What about gestural control of data? Moving objects on a screen from across the room is possible with the Wiimote, but we still cannot touch or feel objects when we touch them. My hypothesis is that our capability to feel data will evolve just as our 8-bit computing systems emerged and evolved into 64 bit systems and beyond. Just like JPEGs compress images, the ability for our bodies to feel virtual data is just beginning. If it grows side-by-side with gesture recognition systems, we’ll grow increasingly accustomed to dealing with data offline and online. It will further blur the boundaries between humans and computers, analog and digital realms.
Juhani Pallasmanaa states the following in the May 2000 edition of Architectural Review:
“The retinal-biased architecture of our time is clearly giving rise to a quest for a haptic architecture.”
Too much stimulus to the eyes makes entire interfaces and realities overwhelm the mind.
“Ashley Montagu sees a wider change taking place in Western consciousness: We in the Western world are beginning to discover our neglected senses. This growing awareness represents something of an overdue insurgency against the painful deprivation of sensory experience we have suffered in our technologized world’.  Our culture of control and speed has favoured the architecture of the eye, with its instantaneous imagery and distant impact, whereas haptic architecture promotes slowness and intimacy, appreciated and comprehended gradually as images of the body and the skin.”
All we see of sensual architecture is isolated away from us — set into commercials for Herbal Essences. We can look, but we cannot feel. All we can feel are the slightly soft buttons of the remote control, or the much harder buttons of the keyboard or mouse. It is unyielding — unhumanlike.
“The architecture of the eye detaches and controls, whereas haptic architecture engages and unites. Tactile sensibility replaces distancing visual imagery by enhanced materiality, nearness and intimacy.”

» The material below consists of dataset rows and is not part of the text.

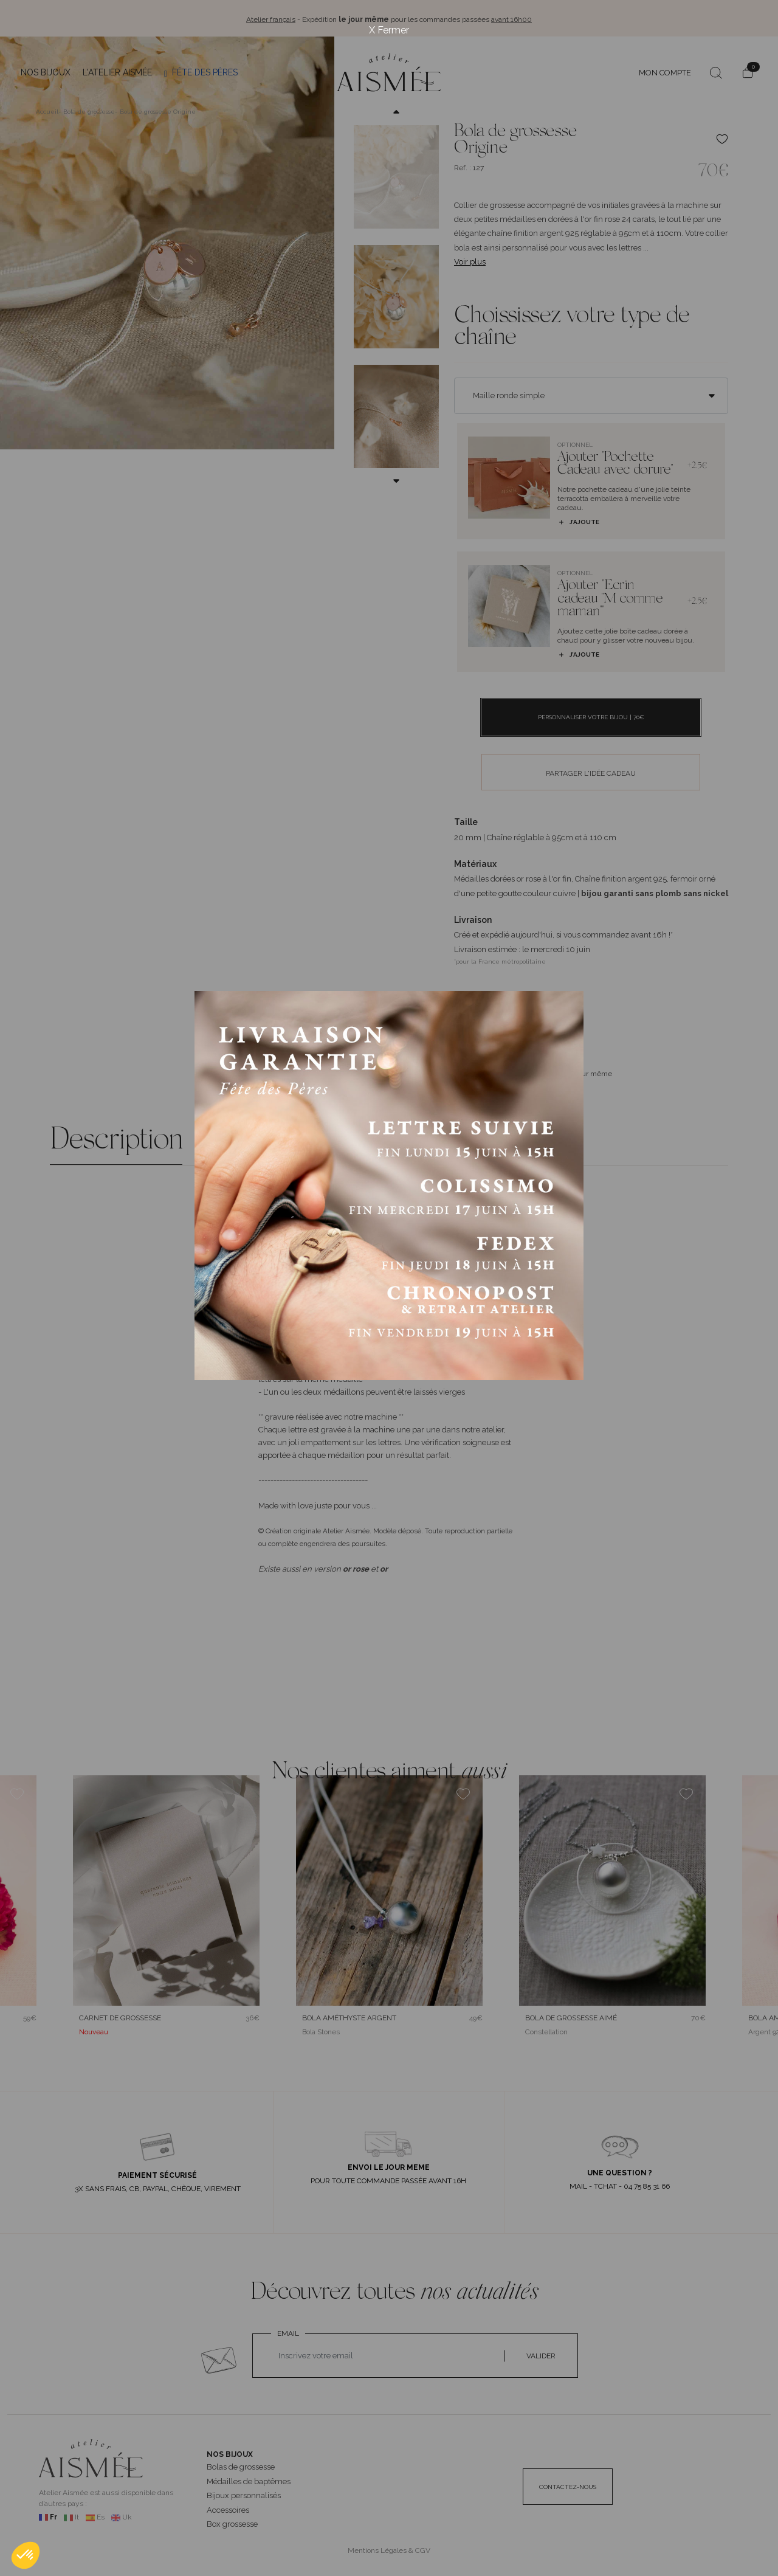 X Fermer (389, 30) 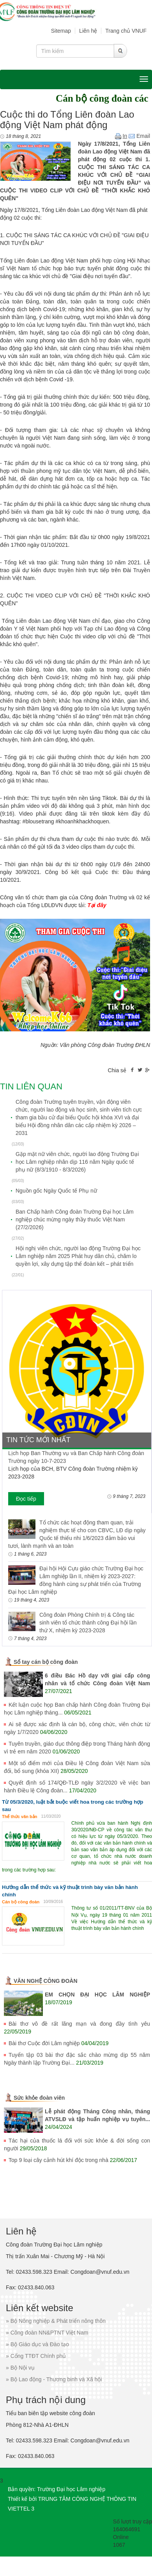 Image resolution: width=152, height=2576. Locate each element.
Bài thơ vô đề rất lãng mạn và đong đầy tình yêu (79, 2024)
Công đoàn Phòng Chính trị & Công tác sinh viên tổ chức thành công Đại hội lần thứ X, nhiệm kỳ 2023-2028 (88, 1622)
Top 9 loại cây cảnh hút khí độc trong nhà (58, 2160)
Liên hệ (88, 31)
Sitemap (61, 31)
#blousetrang (38, 821)
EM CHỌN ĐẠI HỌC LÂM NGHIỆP (97, 1994)
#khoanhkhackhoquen (82, 821)
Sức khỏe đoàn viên (39, 2098)
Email (139, 136)
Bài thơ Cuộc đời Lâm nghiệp (44, 2043)
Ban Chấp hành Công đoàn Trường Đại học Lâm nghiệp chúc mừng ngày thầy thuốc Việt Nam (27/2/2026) (75, 1219)
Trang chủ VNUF (126, 31)
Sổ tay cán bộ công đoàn (46, 1662)
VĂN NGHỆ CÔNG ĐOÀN (46, 1981)
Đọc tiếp (26, 1499)
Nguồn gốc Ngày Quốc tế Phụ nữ (56, 1191) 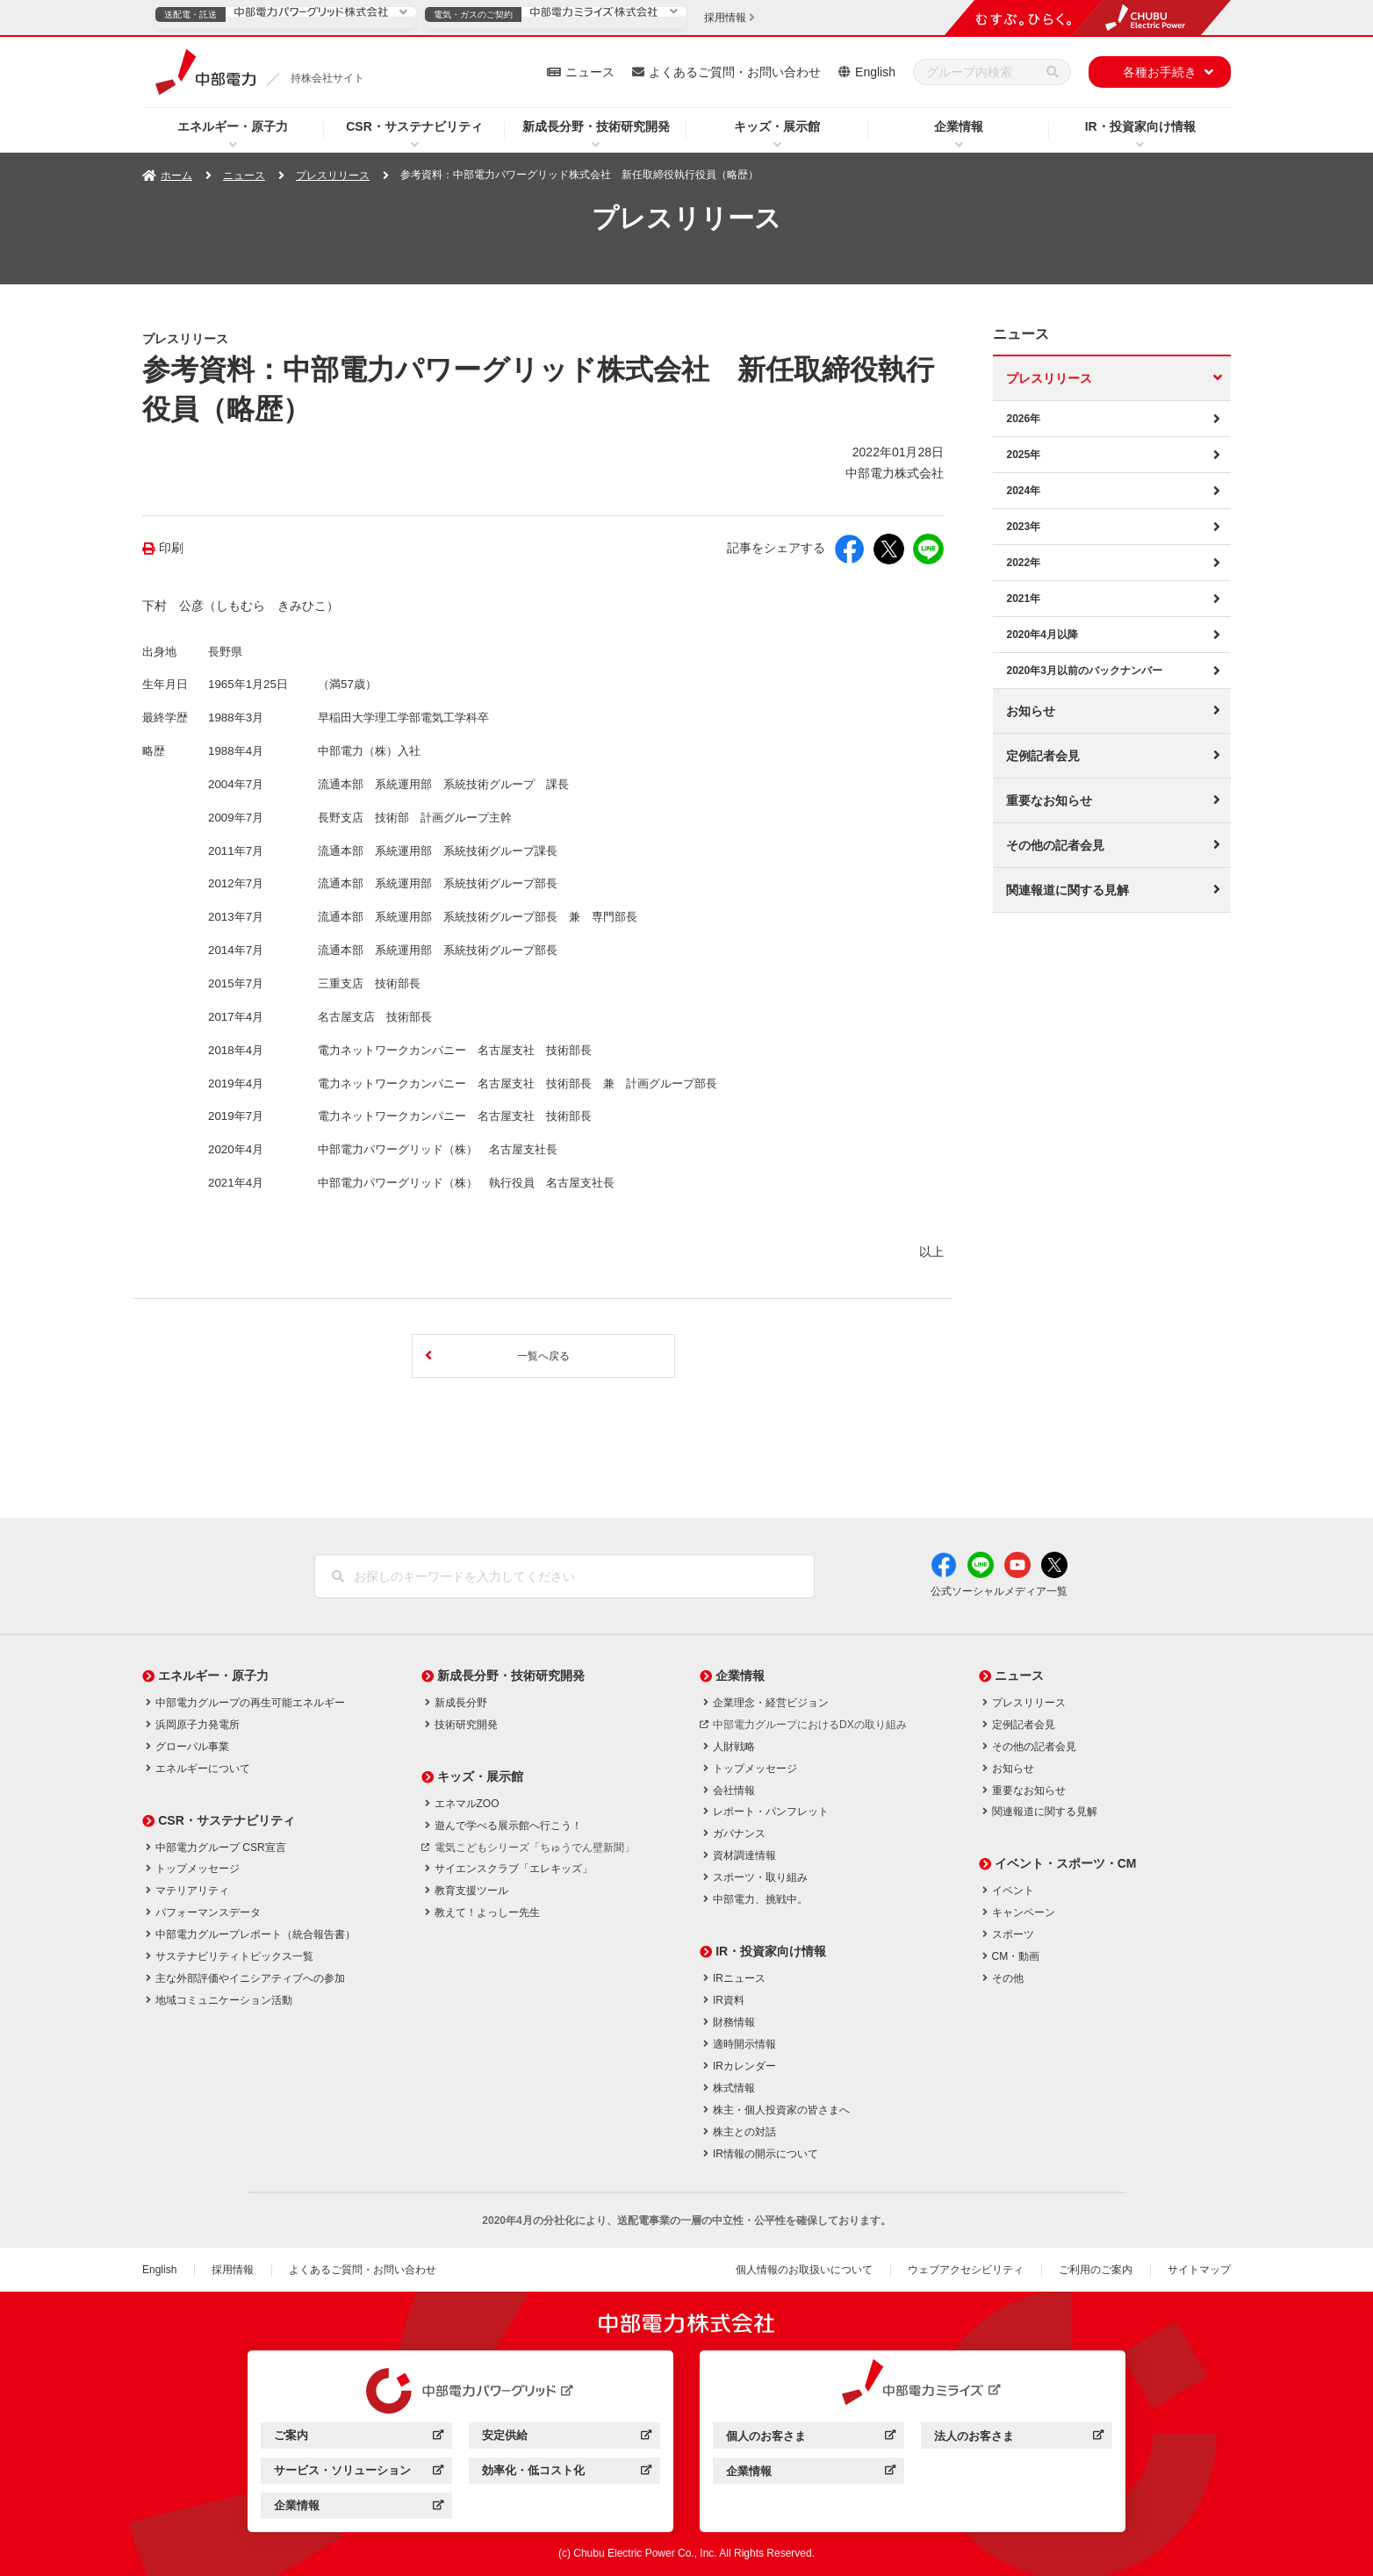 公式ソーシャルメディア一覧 (999, 1591)
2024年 (1023, 490)
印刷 (171, 548)
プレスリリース (333, 175)
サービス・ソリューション (358, 2473)
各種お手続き (1160, 72)
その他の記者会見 (1055, 845)
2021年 (1023, 598)
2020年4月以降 (1041, 634)
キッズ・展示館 (777, 126)
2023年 (1023, 526)
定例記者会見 (1043, 756)
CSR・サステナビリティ (414, 126)
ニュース (590, 72)
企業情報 (958, 126)
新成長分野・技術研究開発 (596, 126)
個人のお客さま (810, 2438)
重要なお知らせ (1049, 800)
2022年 (1023, 562)
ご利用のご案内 (1095, 2270)
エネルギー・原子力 (232, 126)
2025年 (1023, 454)
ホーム (176, 175)
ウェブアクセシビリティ (966, 2270)
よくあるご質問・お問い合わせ (735, 72)
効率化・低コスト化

We consider something an “other”, if it is distant from us. When we see Charlie Chaplin fall down, we laugh because we cannot feel the pain. If Charlie is set far enough away from us on the screen, his actions and pain seem far enough away that he becomes an “other” — a clown instead of a relational individual.
“Flatness of surfaces and materials, uniformity of illumination, as well as the elimination of micro-climatic differences, further reinforce the tiresome and soporific uniformity of experience.”
Zoom out and all text looks the same. All websites blur into one. There is no delineation between value.
“All in all, the tendency of technological culture to standardize environmental conditions and make the environment entirely predictable is causing a serious sensory impoverishment. Our buildings have lost their opacity and depth, sensory invitation and discovery, mystery and shadow.”
We have printed depth onto surface, and simulated sensuality long enough. Visual synethasia can only go so far before individuals clamor for the real thing — the actual experience — community, companionship, and touch. Isolation is everywhere.